Artificial neural networks are a particularly promising artificial intelligence tool for modeling steam generator tube integrity. ANN techniques have previously been applied to the eddy current identification of flaws in flat plates.(26,27) Similar neural network defect-identification studies using tubes with machined flaws were performed by Udpa and Udpa(28) and by Komatsu, et al.(29) Researchers at Oak Ridge National Laboratory used ANNs to characterize the defect depth and artifact type for tubes with drilled holes and artifacts such as tube supports, copper, and magnetite.(30–32) The Oak Ridge research was later extended to estimate the depth of laboratory-gener- ated outer-diameter stress corrosion cracks in simulated steam generator tubes.(33) Employing the same drilledhole data, researchers at the University of Tennessee applied ANNs to eddy current signal analysis for defect classification and for defect sizing.(34,35) To separate EC crack signals from those due to the artifacts, a reference signal was subtracted from the test signal, where the reference signal was obtained from a tube without holes. In that way, the common features of the two EC measurements were removed, and the hole effects in the test

signal were enhanced. Despite these limited successes in classifying and sizing defects, the ability to predict tubing integrity has, so far, eluded modelers.

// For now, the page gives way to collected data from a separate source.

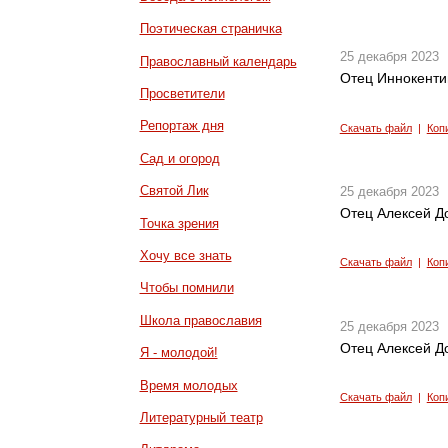
Поэтическая страничка
25 декабря 2023
Православный календарь
Отец Иннокентий
Просветители
Репортаж дня
Скачать файл
|
Коп
Сад и огород
Святой Лик
25 декабря 2023
Отец Алексей До
Точка зрения
Хочу все знать
Скачать файл
|
Коп
Чтобы помнили
Школа православия
25 декабря 2023
Отец Алексей Д
Я - молодой!
Время молодых
Скачать файл
|
Коп
Литературный театр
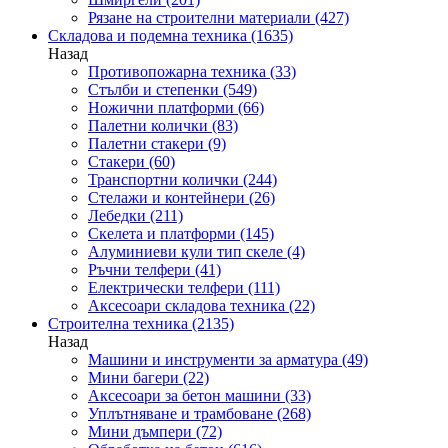
Рязане на строителни материали
(427)
Складова и подемна техника
(1635)
Назад
Противопожарна техника
(33)
Стълби и степенки
(549)
Ножични платформи
(66)
Палетни колички
(83)
Палетни стакери
(9)
Стакери
(60)
Транспортни колички
(244)
Стелажи и контейнери
(26)
Лебедки
(211)
Скелета и платформи
(145)
Алуминиеви кули тип скеле
(4)
Ръчни телфери
(41)
Електрически телфери
(111)
Аксесоари складова техника
(22)
Строителна техника
(2135)
Назад
Машини и инструменти за арматура
(49)
Мини багери
(22)
Аксесоари за бетон машини
(33)
Уплътняване и трамбоване
(268)
Мини дъмпери
(72)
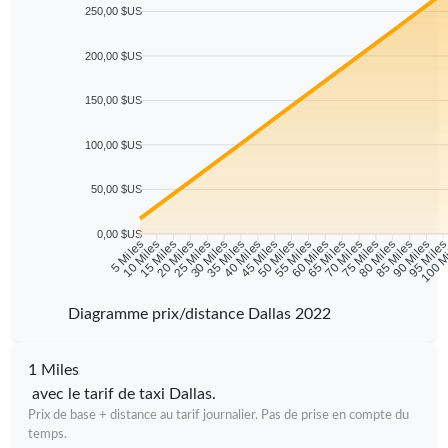
250,00 $US
200,00 $US
150,00 $US
100,00 $US
50,00 $US
0,00 $US
10 Miles
15 Miles
20 Miles
25 Miles
30 Miles
35 Miles
40 Miles
45 Miles
50 Miles
55 Miles
60 Miles
65 Miles
70 Miles
75 Miles
80 Miles
85 Miles
90 Miles
95 Mile
5 Miles
100 M
Diagramme prix/distance Dallas 2022
1 Miles
avec le tarif de taxi Dallas.
Prix de base + distance au tarif journalier. Pas de prise en compte du
temps.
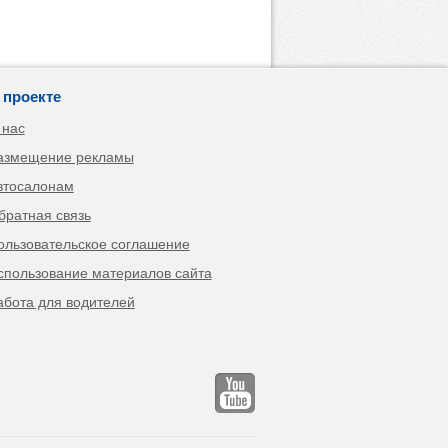
 проекте
 нас
азмещение рекламы
втосалонам
братная связь
ользовательское соглашение
спользование материалов сайта
абота для водителей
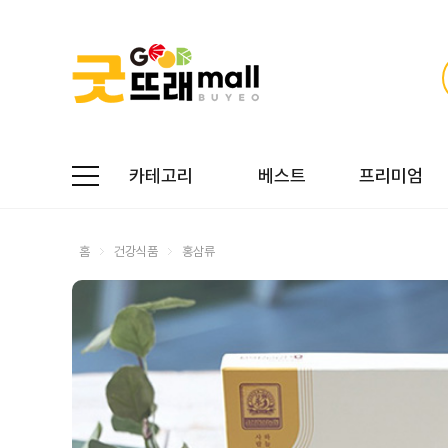
카테고리
베스트
프리미엄
홈
건강식품
홍삼류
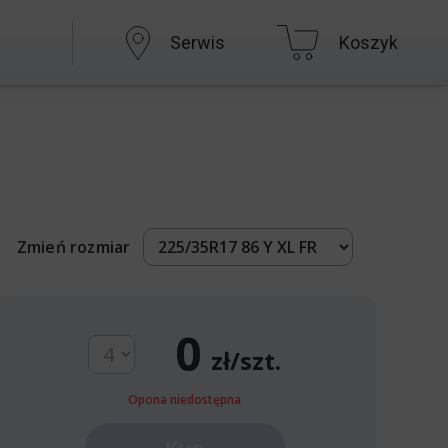
Serwis
Koszyk
Zmień rozmiar
0
zł/szt.
Opona niedostępna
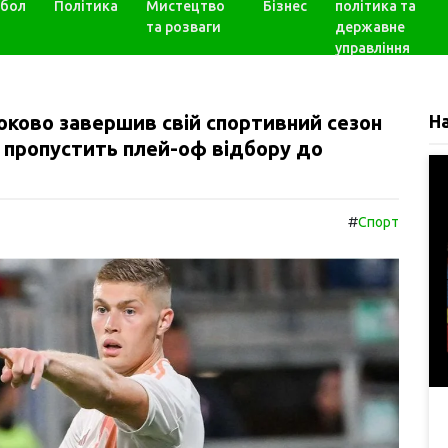
бол
Політика
Мистецтво
Бізнес
політика та
та розваги
державне
управління
роково завершив свій спортивний сезон
Н
н пропустить плей-оф відбору до
#
Спорт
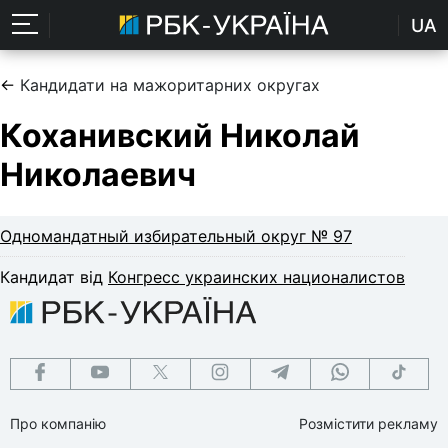
UA
←
Кандидати на мажоритарних округах
Коханивский Николай
Николаевич
Одномандатный избирательный округ № 97
Кандидат від
Конгресс украинских националистов
Про компанію
Розмістити рекламу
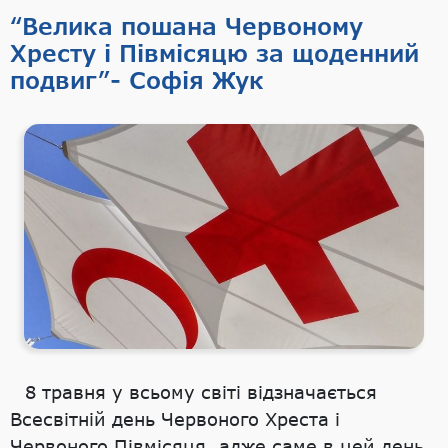
“Велика пошана Червоному
Хресту і Півмісяцю за щоденний
подвиг”- Софія Жук
8 травня у всьому світі відзначається
Всесвітній день Червоного Хреста і
Червоного Півмісяця, адже саме в цей день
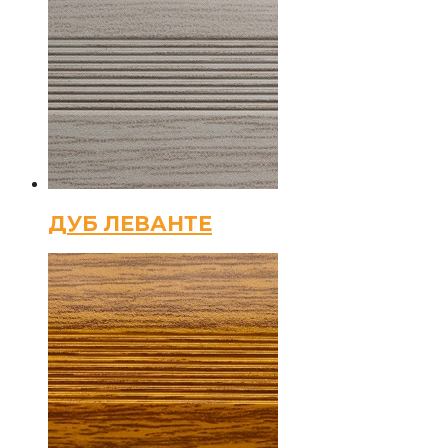
ДУБ ЛЕВАНТЕ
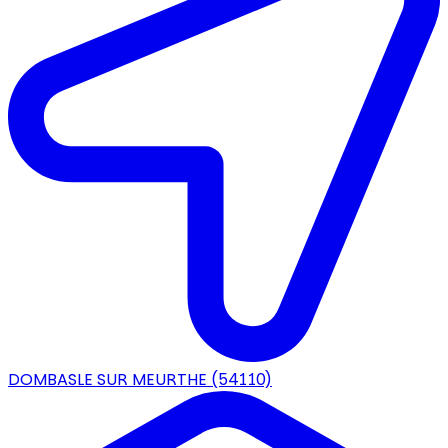
DOMBASLE SUR MEURTHE
(54110)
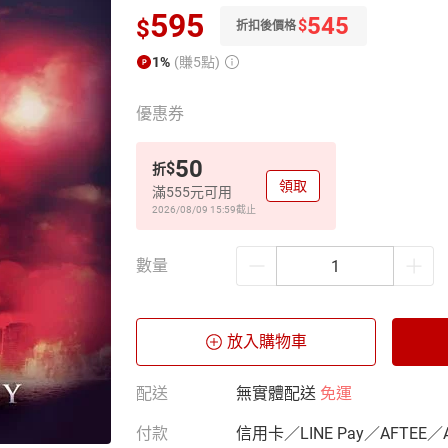
595
545
$
$
折扣後價格
1%
(賺5點)
優惠券
50
$
折
領取
滿555元可用
2026/08/09 15:59
截止
數量
放入購物車
配送
無實體配送
免運
付款
信用卡／LINE Pay／AFTEE／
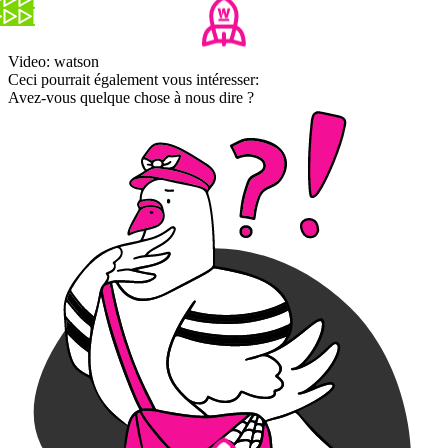
Video: watson
Ceci pourrait également vous intéresser:
Avez-vous quelque chose à nous dire ?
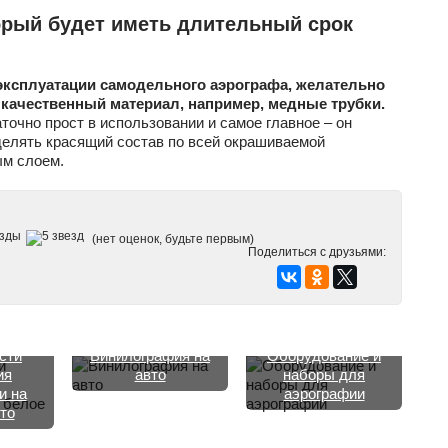
орый будет иметь длительный срок
эксплуатации самодельного аэрографа, желательно
 качественный материал, например, медные трубки.
аточно прост в использовании и самое главное – он
делять красящий состав по всей окрашиваемой
ым слоем.
(нет оценок, будьте первым)
Поделиться с друзьями:
сти
Винилография на
Оборудование и
ия
авто
наборы для
и на
аэрографии
то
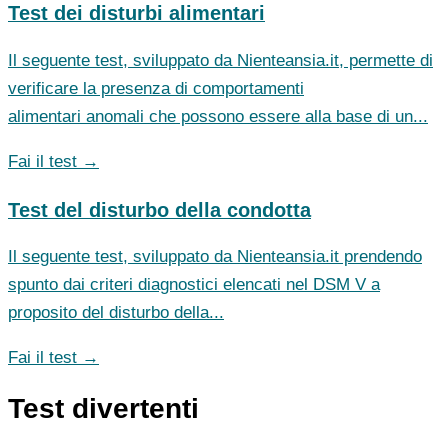
Test dei disturbi alimentari
Il seguente test, sviluppato da Nienteansia.it, permette di
verificare la presenza di comportamenti
alimentari anomali che possono essere alla base di un...
Fai il test →
Test del disturbo della condotta
Il seguente test, sviluppato da Nienteansia.it prendendo
spunto dai criteri diagnostici elencati nel DSM V a
proposito del disturbo della...
Fai il test →
Test divertenti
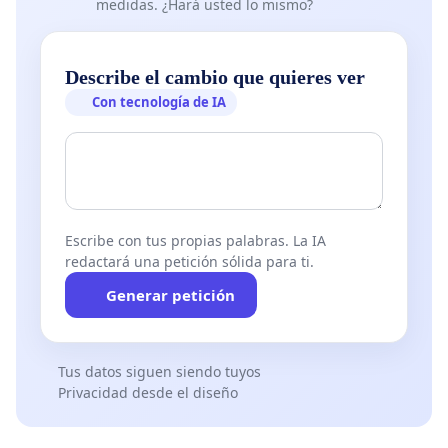
medidas. ¿Hará usted lo mismo?
Describe el cambio que quieres ver
Con tecnología de IA
Escribe con tus propias palabras. La IA
redactará una petición sólida para ti.
Generar petición
Tus datos siguen siendo tuyos
Privacidad desde el diseño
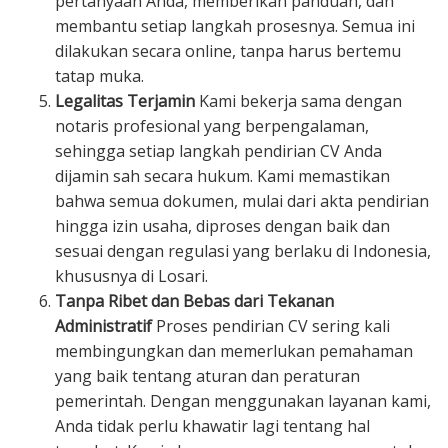
pertanyaan Anda, memberikan panduan, dan
membantu setiap langkah prosesnya. Semua ini
dilakukan secara online, tanpa harus bertemu
tatap muka.
Legalitas Terjamin
Kami bekerja sama dengan
notaris profesional yang berpengalaman,
sehingga setiap langkah pendirian CV Anda
dijamin sah secara hukum. Kami memastikan
bahwa semua dokumen, mulai dari akta pendirian
hingga izin usaha, diproses dengan baik dan
sesuai dengan regulasi yang berlaku di Indonesia,
khususnya di Losari.
Tanpa Ribet dan Bebas dari Tekanan
Administratif
Proses pendirian CV sering kali
membingungkan dan memerlukan pemahaman
yang baik tentang aturan dan peraturan
pemerintah. Dengan menggunakan layanan kami,
Anda tidak perlu khawatir lagi tentang hal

Kang and Kwon(36) have proposed a hybrid system that combines rule-based logic, fuzzy syntactic pattern recognition techniques, and ANNs for the detection and basic classification of flaws from eddy current signals. Similarly, Updadhyaya, et al.,(37) and Song and Shin(38) are developing hybrid eddy current diagnostic systems. These systems do not address the issue of distinguishing crack signals from other signal sources, nor do they attempt to quantify tube burst pressure.

3.EDDY CURRENT SIGNAL PROCESSING THEORY

The eddy current signal deconvolution technique to be presented in Section 4 attempts to separate voltage signals attributable to cracks from signals arising from other sources. The technique presumes that the eddy current signals represent a linear superposition of voltage peaks from the various sources. By presenting an approximate linkage between signal processing theory and electromagnetic field theory, we show in this section that there is a reasonable theoretical basis for that presumption.

As illustrated in Fig. 2, the bobbin coil probe inside the tube at position z at time t is continually moved down the tube along the axial direction l. At each position along l a measurement is taken of the voltage amplitudes VV(z) (vertical or in-phase) and VH(z) (horizontal or quadrature) and the current I(z,t), where the total voltage V(z,t) is the root mean square (RMS) of the vertical and horizontal components. If this problem is viewed spatially rather than temporally, then standard signal processing convolution techniques can be applied to this geometry.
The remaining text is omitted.